The structure of the along-channel velocity component of the Stream in the three cross sections during May 17, May 18 and July 7 is shown in Fig. 3, along with the corresponding part of the along-channel velocity recorded by the current meter. A typical jet structure with a high-velocity core is observed in most panels. At the Old Bridge and during the flow maxima of the semidiurnal cycle, high velocity values fill nearly the entire section (panels b, c). In all sections at the north lights, the highest velocity values occur at the edge on the side of Evia (panels g, h, i). This is likely to be due to the coastal morphology and the flow path followed when the Stream enters the Euripus Strait from the north–northeast. The along-channel velocity values at the Old Bridge are indeed higher than the corresponding values at the other two sections. Velocity values higher than 50 cm/s (\(\sim \)1 knot) occur at the Old Bridge even at the near-bottom layers at the two edges of the cross section, where a hydro-turbine would most preferably be installed. Our attention is focused on the specific section. Figure 4 shows five additional snapshot transects at the Old Bridge on the full-moon day of September 23. The strongest along-channel flow at 24\(^{\circ }\)N (Fig. 1), with velocity maxima \(\sim \)270 cm/s, occurs around 12:30 (Fig. 4b).

Fig. 3

Panels a–i snapshot distributions of along-channel current velocity that is normal to the cross-channel sections at the Old Bridge, New Bridge and the north lights in the ADCP surveys during date and time as indicated in the lower part of each panel. In all panels, mainland Greece is on the left side and Evia is on the right side. The rectangle in each panel shows the location and the approximate value of the maximum along-channel velocity. Small crosses indicate positions of ADCP data. Panels j–l Time series of current meter velocity normal to the New Bridge cross section during the ADCP surveys. Vertical lines indicate the time interval for the completion of the three ADCP transects within a specific day. The time axes show days and hours of local time

Fig. 4

Snapshot distributions of current velocity normal to the cross-channel sections at the Old Bridge during the five ADCP transects in September 23, 2010. The labels in the lower part of each panel show the approximate time when half of the respective transect was completed. Each transect lasted approximately \(\sim \)15–20 min. Small crosses indicate positions of ADCP data

We seek to determine an observational/empirical quantitative relation between the along-channel current meter velocity at the New Bridge and the along-channel velocity values in the cross-channel transect at the Old Bridge. This goal is accomplished in two steps. First, it turns out that the along-channel velocity at the location of the moored current meter is linearly related to the maximum along-channel velocity in the core of the stream at the Old Bridge section shown by the inset rectangles in Fig. 3a, b, c. Second, the eight realizations (Figs. 3 and 4) of the cross-channel structure of the along-channel velocity at the Old Bridge form the basis for us to construct typical representations (structures) of the relation between the maximum along-channel velocity in the core of the stream and the along-channel velocity in the rest of the section.

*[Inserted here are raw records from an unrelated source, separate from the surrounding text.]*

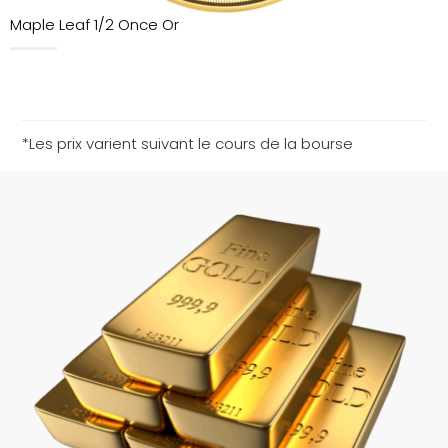
Maple Leaf 1/2 Once Or
*Les prix varient suivant le cours de la bourse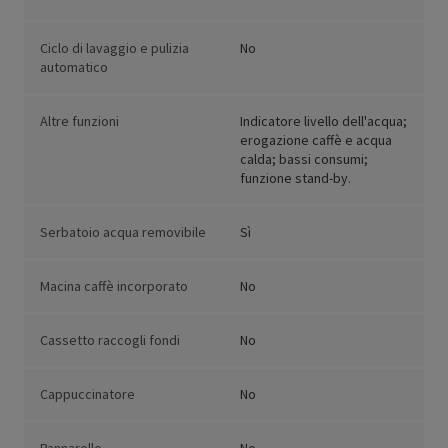
Ciclo di lavaggio e pulizia
No
automatico
Altre funzioni
Indicatore livello dell'acqua;
erogazione caffè e acqua
calda; bassi consumi;
funzione stand-by.
Serbatoio acqua removibile
Sì
Macina caffè incorporato
No
Cassetto raccogli fondi
No
Cappuccinatore
No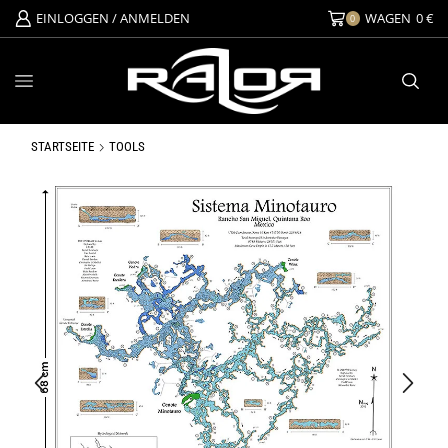
EINLOGGEN / ANMELDEN
WAGEN
0
€
0
STARTSEITE
TOOLS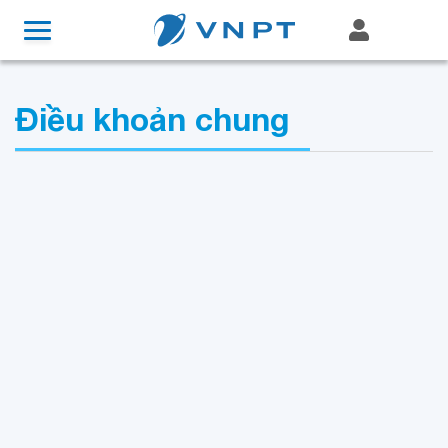
Điều khoản chung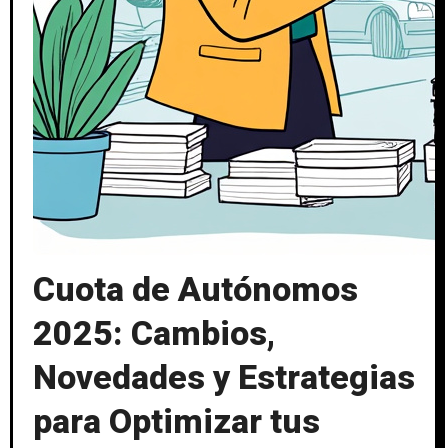
Cuota de Autónomos
2025: Cambios,
Novedades y Estrategias
para Optimizar tus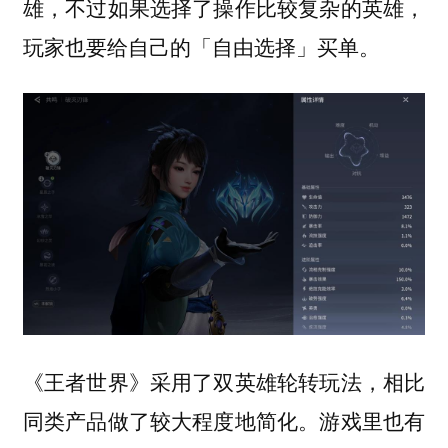
雄，不过如果选择了操作比较复杂的英雄，
玩家也要给自己的「自由选择」买单。
《王者世界》采用了双英雄轮转玩法，相比
游戏里也有
同类产品做了较大程度地简化。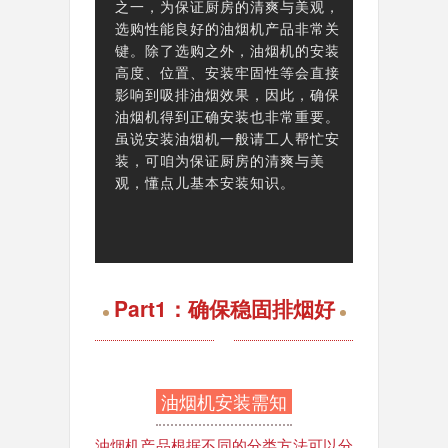
之一，为保证厨房的清爽与美观，
选购性能良好的油烟机产品非常关
键。除了选购之外，油烟机的安装
高度、位置、安装牢固性等会直接
影响到吸排油烟效果，因此，确保
油烟机得到正确安装也非常重要。
虽说安装油烟机一般请工人帮忙安
装，可咱为保证厨房的清爽与美
观，懂点儿基本安装知识。
Part1：确保稳固排烟好
油烟机安装需知
油烟机产品根据不同的分类方法可以分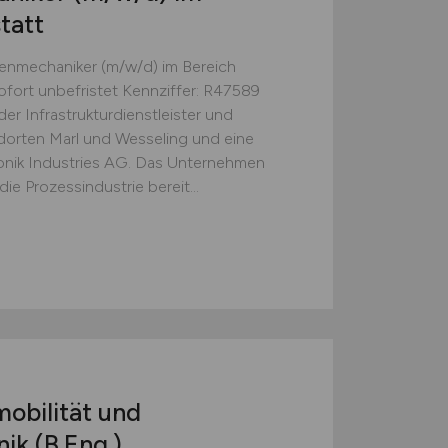
tatt
enmechaniker (m/w/d) im Bereich
sofort unbefristet Kennziffer: R47589
r Infrastrukturdienstleister und
dorten Marl und Wesseling und eine
onik Industries AG. Das Unternehmen
die Prozessindustrie bereit...
obilität und
k (B.Eng.)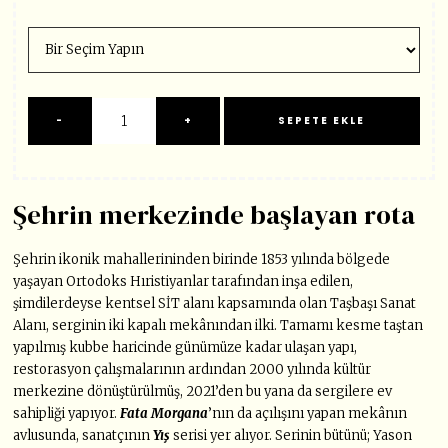
Şehrin merkezinde başlayan rota
Şehrin ikonik mahallerininden birinde 1853 yılında bölgede
yaşayan Ortodoks Hıristiyanlar tarafından inşa edilen,
şimdilerdeyse kentsel SİT alanı kapsamında olan Taşbaşı Sanat
Alanı, serginin iki kapalı mekânından ilki. Tamamı kesme taştan
yapılmış kubbe haricinde günümüze kadar ulaşan yapı,
restorasyon çalışmalarının ardından 2000 yılında kültür
merkezine dönüştürülmüş, 2021’den bu yana da sergilere ev
sahipliği yapıyor.
Fata Morgana
’nın da açılışını yapan mekânın
avlusunda, sanatçının
Yış
serisi yer alıyor. Serinin bütünü; Yason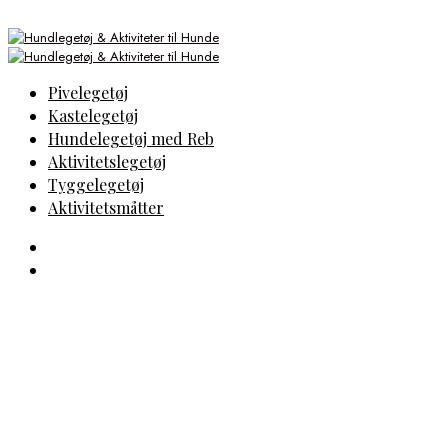
Pivelegetøj
Kastelegetøj
Hundelegetøj med Reb
Aktivitetslegetøj
Tyggelegetøj
Aktivitetsmåtter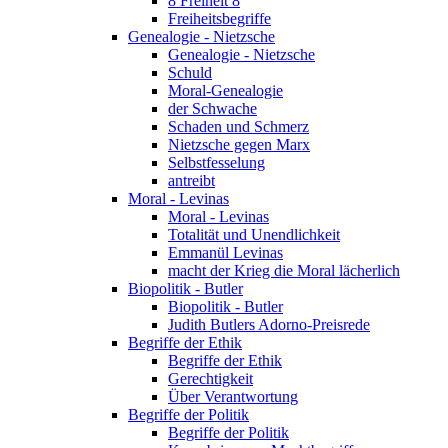
8 Freiheit 8
Freiheitsbegriffe
Genealogie - Nietzsche
Genealogie - Nietzsche
Schuld
Moral-Genealogie
der Schwache
Schaden und Schmerz
Nietzsche gegen Marx
Selbstfesselung
antreibt
Moral - Levinas
Moral - Levinas
Totalität und Unendlichkeit
Emmanül Levinas
macht der Krieg die Moral lächerlich
Biopolitik - Butler
Biopolitik - Butler
Judith Butlers Adorno-Preisrede
Begriffe der Ethik
Begriffe der Ethik
Gerechtigkeit
Über Verantwortung
Begriffe der Politik
Begriffe der Politik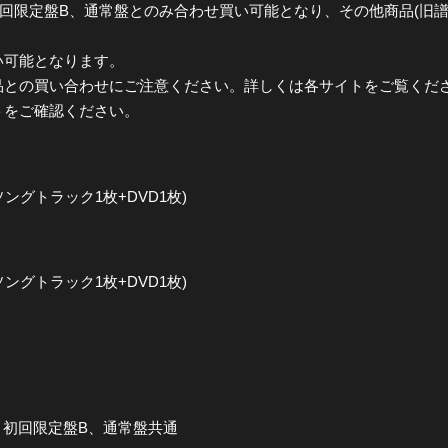
限定盤B、通常盤とのみ合わせ買い可能となり、その他商品(旧譜CD/
い可能となります。
品との買い合わせにご注意ください。詳しくは各サイトをご覧くだ
トをご確認ください。
ソングトラック1枚+DVD1枚)
ソングトラック1枚+DVD1枚)
、初回限定盤B、通常盤共通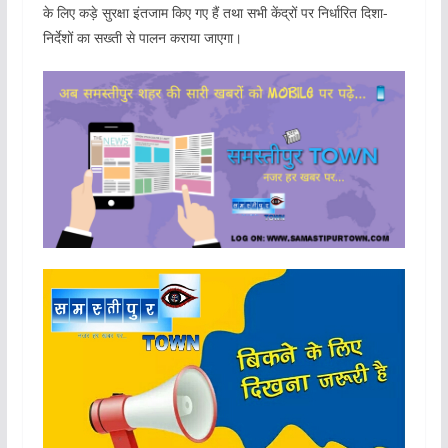
के लिए कड़े सुरक्षा इंतजाम किए गए हैं तथा सभी केंद्रों पर निर्धारित दिशा-
निर्देशों का सख्ती से पालन कराया जाएगा।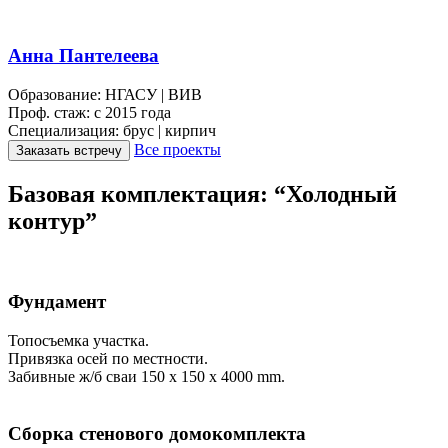
Анна Пантелеева
Образование:
НГАСУ | ВИВ
Проф. стаж:
с 2015 года
Специализация:
брус | кирпич
Все проекты
Заказать встречу
Базовая комплектация: “Холодный
контур”
Фундамент
Топосъемка участка.
Привязка осей по местности.
Забивные ж/б сваи 150 х 150 х 4000 mm.
Сборка стенового домокомплекта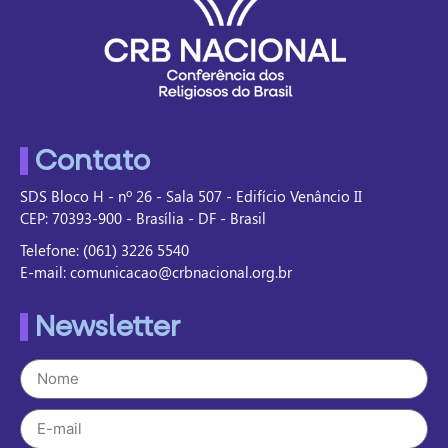
Contato
SDS Bloco H - nº 26 - Sala 507 - Edifício Venâncio II
CEP: 70393-900 - Brasília - DF - Brasil
Telefone: (061) 3226 5540
E-mail: comunicacao@crbnacional.org.br
Newsletter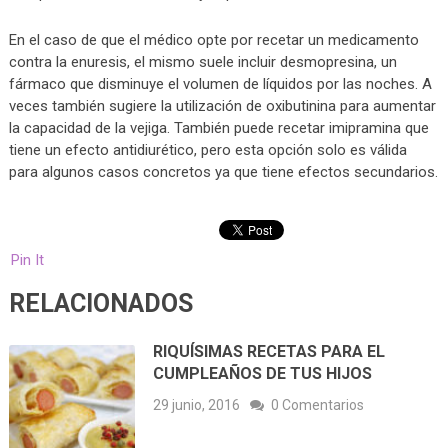
En el caso de que el médico opte por recetar un medicamento
contra la enuresis, el mismo suele incluir desmopresina, un
fármaco que disminuye el volumen de líquidos por las noches. A
veces también sugiere la utilización de oxibutinina para aumentar
la capacidad de la vejiga. También puede recetar imipramina que
tiene un efecto antidiurético, pero esta opción solo es válida
para algunos casos concretos ya que tiene efectos secundarios.
Pin It
RELACIONADOS
RIQUÍSIMAS RECETAS PARA EL
CUMPLEAÑOS DE TUS HIJOS
29 junio, 2016
0 Comentarios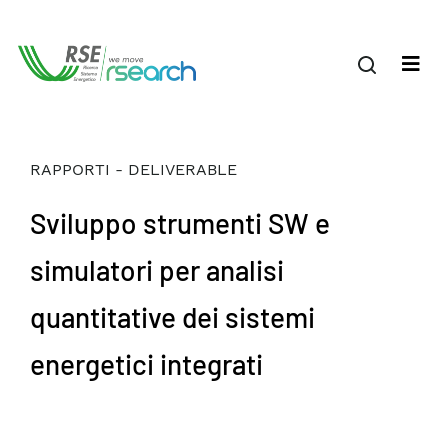
RAPPORTI - DELIVERABLE
Sviluppo strumenti SW e
simulatori per analisi
quantitative dei sistemi
energetici integrati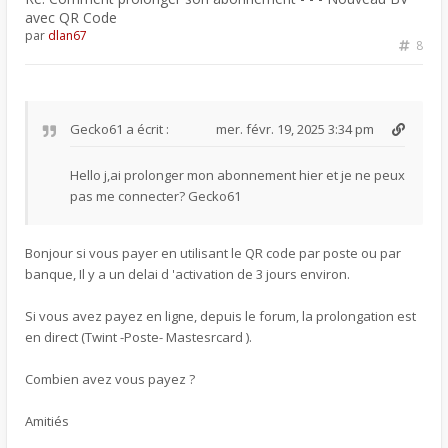
avec QR Code
par
dlan67
8
Gecko61
a écrit :
mer. févr. 19, 2025 3:34 pm
Hello j,ai prolonger mon abonnement hier et je ne peux
pas me connecter? Gecko61
Bonjour si vous payer en utilisant le QR code par poste ou par
banque, Il y a un delai d 'activation de 3 jours environ.
Si vous avez payez en ligne, depuis le forum, la prolongation est
en direct (Twint -Poste- Mastesrcard ).
Combien avez vous payez ?
Amitiés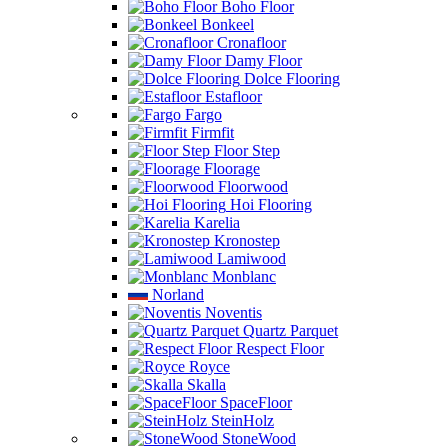
Boho Floor
Bonkeel
Cronafloor
Damy Floor
Dolce Flooring
Estafloor
Fargo
Firmfit
Floor Step
Floorage
Floorwood
Hoi Flooring
Karelia
Kronostep
Lamiwood
Monblanc
Norland
Noventis
Quartz Parquet
Respect Floor
Royce
Skalla
SpaceFloor
SteinHolz
StoneWood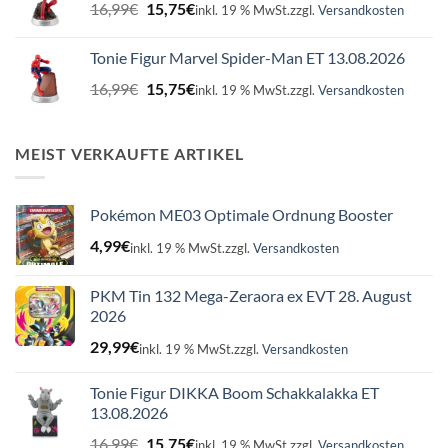
Ursprünglicher
Aktueller
16,99
€
15,75
€
inkl. 19 % MwSt.
zzgl.
Versandkosten
Preis
Preis
war:
ist:
Tonie Figur Marvel Spider-Man ET 13.08.2026
16,99€
15,75€.
Ursprünglicher
Aktueller
16,99
€
15,75
€
inkl. 19 % MwSt.
zzgl.
Versandkosten
Preis
Preis
war:
ist:
16,99€
15,75€.
MEIST VERKAUFTE ARTIKEL
Pokémon ME03 Optimale Ordnung Booster
4,99
€
inkl. 19 % MwSt.
zzgl.
Versandkosten
PKM Tin 132 Mega-Zeraora ex EVT 28. August
2026
29,99
€
inkl. 19 % MwSt.
zzgl.
Versandkosten
Tonie Figur DIKKA Boom Schakkalakka ET
13.08.2026
Ursprünglicher
Aktueller
16,99
€
15,75
€
inkl. 19 % MwSt.
zzgl.
Versandkosten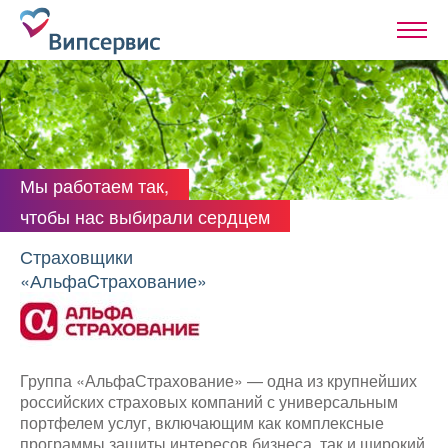
Мы работаем так,
чтобы нас выбирали сердцем
Страховщики
«АльфаCтрахование»
Группа «АльфаСтрахование» — одна из крупнейших
российских страховых компаний с универсальным
портфелем услуг, включающим как комплексные
программы защиты интересов бизнеса, так и широкий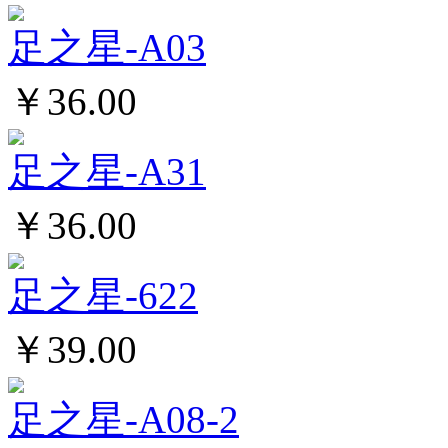
足之星-A03
￥36.00
足之星-A31
￥36.00
足之星-622
￥39.00
足之星-A08-2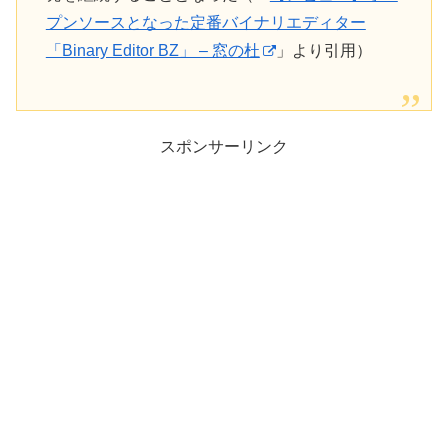
プンソースとなった定番バイナリエディター
「Binary Editor BZ」 – 窓の杜
」より引用）
スポンサーリンク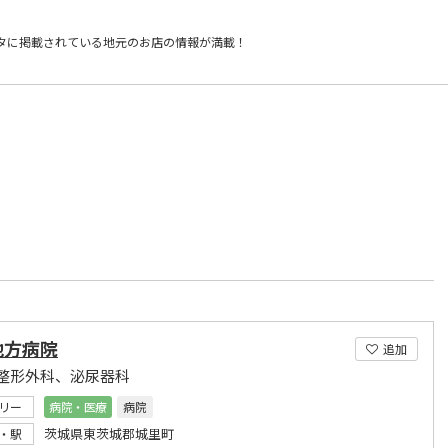
タに掲載されている
地元のお店の情報が満載！
）
地方病院
追加
整形外科、泌尿器科
リー
病院・医療
病院
茨城県東茨城郡城里町
・駅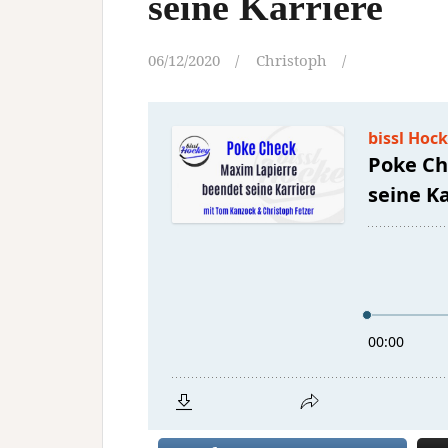
seine Karriere
06/12/2020
Christoph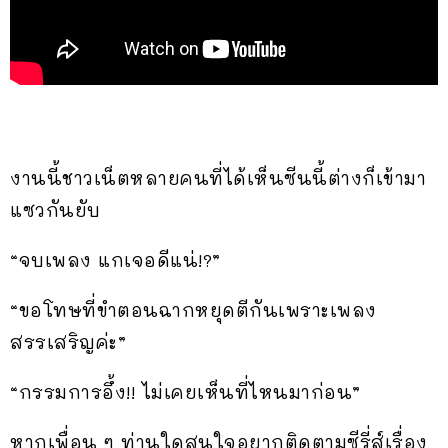
งานนี้ชาวเน็ตหลายคนที่ได้เห็นซีนนี้ต่างก็เข้ามา
แซวกันยับ
“จบเพลง แกเจอดีแน่!?”
“ขอโทษที่ขำตอนฉากหยุดตีกันเพราะเพลง
สรรเสริญค่ะ”
“กรรมการอึ้ง!! ไม่เคยเห็นที่ไหนมาก่อน”
หากเพื่อน ๆ ท่านใดสนใจอยากติดตามซีรี่ส์เรื่อง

Figure 5 shows the resulting linear relationship between the along-channel current meter velocity and the maximum along-channel velocity at the Old Bridge. The open circles refer to the data of Fig. 3a, b, c with the additional point of (0, 0), which is added for reference, while the solid circles refer to the data of the full-moon ADCP transects of September 23 shown in Fig. 4a–d. As already mentioned above, Fig.4b shows the maximum positive velocity of all five panels. On September 23, there were no direct current meter measurements; the corresponding current meter values on September 23 were determined as follows: in the previous full-moon flows, that occurred on May 28 and June 26 (Fig. 2), the along-channel current meter velocity values were very nearly the same. Figure 6 shows their average and their standard deviation; both quantities are time-referenced with respect to the ‘zero hour’ of the highest positive velocity, i.e., towards 300\(^{\circ }\)N (Fig. 1). The information on Fig. 6 is used to estimate the corresponding current meter measurements that would have been recorded around the peak positive flow at the Old Bridge on the full-moon day of September 23. The information in Fig. 4e is not used because at the corresponding time lag, relative to the peak flow, the uncertainty of the averaged current meter velocity, indicated by the standard deviation, is very high (\(\sim \!\!\pm \)20 cm/s). The resulting linear relationship between the maximum along-channel velocity at the Old Bridge (V \(_{\max })\) and the along-channel velocity at the position of the current meter (V \(_\mathrm{cm})\) is

$$\begin{aligned} \textit{V}_{\mathrm{max}} =4.58\;\textit{V}_{\mathrm{cm}} -3.92, \end{aligned}$$

(1)

with a correlation coefficient \(\sim \)0.97.

Fig. 5

Relationship between along-channel velocity at the current meter position in the New Bridge area and the maximum along-channel velocity in the ADCP transects at the Old Bridge

Fig. 6

Mean (solid circles) and standard deviation (open circles) of the along-channel current meter velocity during the full-moon days of May 28 and June 26. Time axis is in hours relative to the time of the occurrence of the highest positive velocity, i.e., at 300\(^{\circ }\)N (Fig. 1)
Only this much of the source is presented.